_Records to use_.

--------

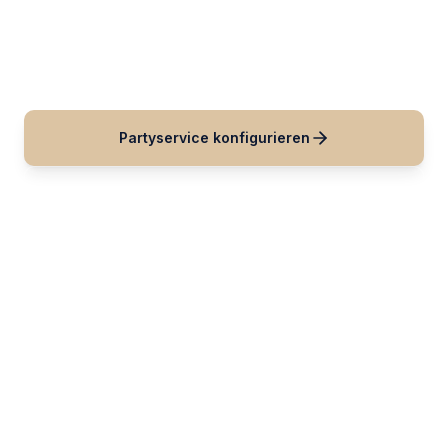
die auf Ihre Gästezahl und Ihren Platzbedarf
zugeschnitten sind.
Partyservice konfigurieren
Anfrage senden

--------

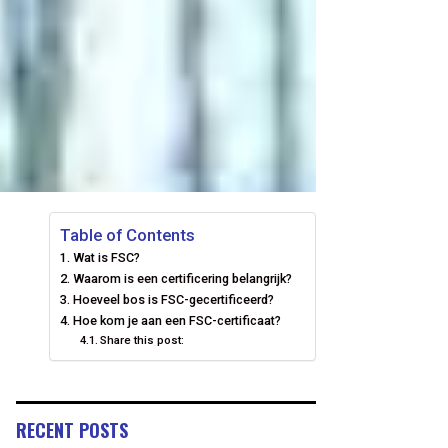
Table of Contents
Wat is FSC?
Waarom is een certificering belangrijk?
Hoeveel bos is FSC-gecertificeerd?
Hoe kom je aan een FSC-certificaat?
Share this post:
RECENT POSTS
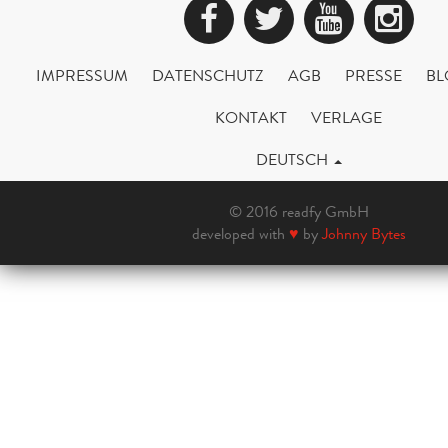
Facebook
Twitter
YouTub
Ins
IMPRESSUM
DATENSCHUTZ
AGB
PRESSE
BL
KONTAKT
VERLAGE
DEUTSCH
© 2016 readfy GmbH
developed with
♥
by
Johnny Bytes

--------

_Problem to solve_. Write out exactly the lines above from the line with "die auf Ihre Gästezahl und Ihren Platzbedarf" through the line with "Anfrage senden", both of them included, and leave out all other lines.

_Your solution_.
die auf Ihre Gästezahl und Ihren Platzbedarf
zugeschnitten sind.
Partyservice konfigurieren
Anfrage senden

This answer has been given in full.